:: PROBLEM ::
Wherever the string "Luxor" turns up in the data, copy the whole line.

:: PROVIDED INFORMATION ::
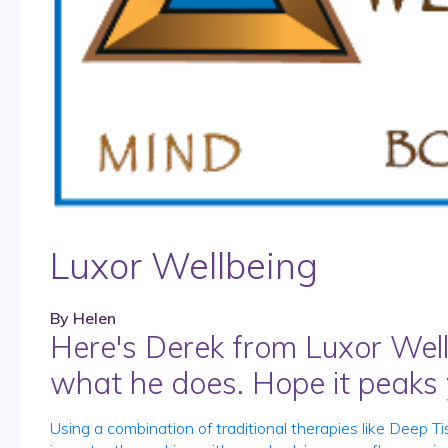
Luxor Wellbeing
By
Helen
Here's Derek from Luxor Well
what he does. Hope it peaks y
Using a combination of traditional therapies like Dee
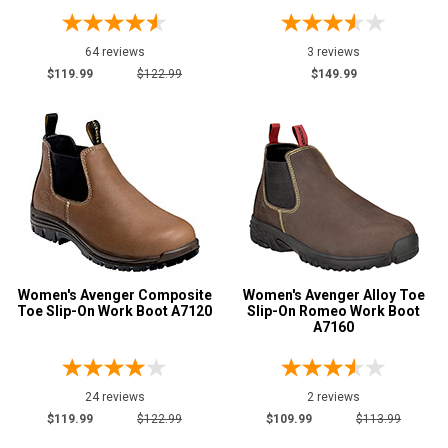
64 reviews
3 reviews
$119.99
$122.99
$149.99
Women's Avenger Composite
Women's Avenger Alloy Toe
Toe Slip-On Work Boot A7120
Slip-On Romeo Work Boot
A7160
24 reviews
2 reviews
$119.99
$122.99
$109.99
$113.99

:: RESPONSE BELOW ::
Luxor Wellbeing
Here's Derek from Luxor Well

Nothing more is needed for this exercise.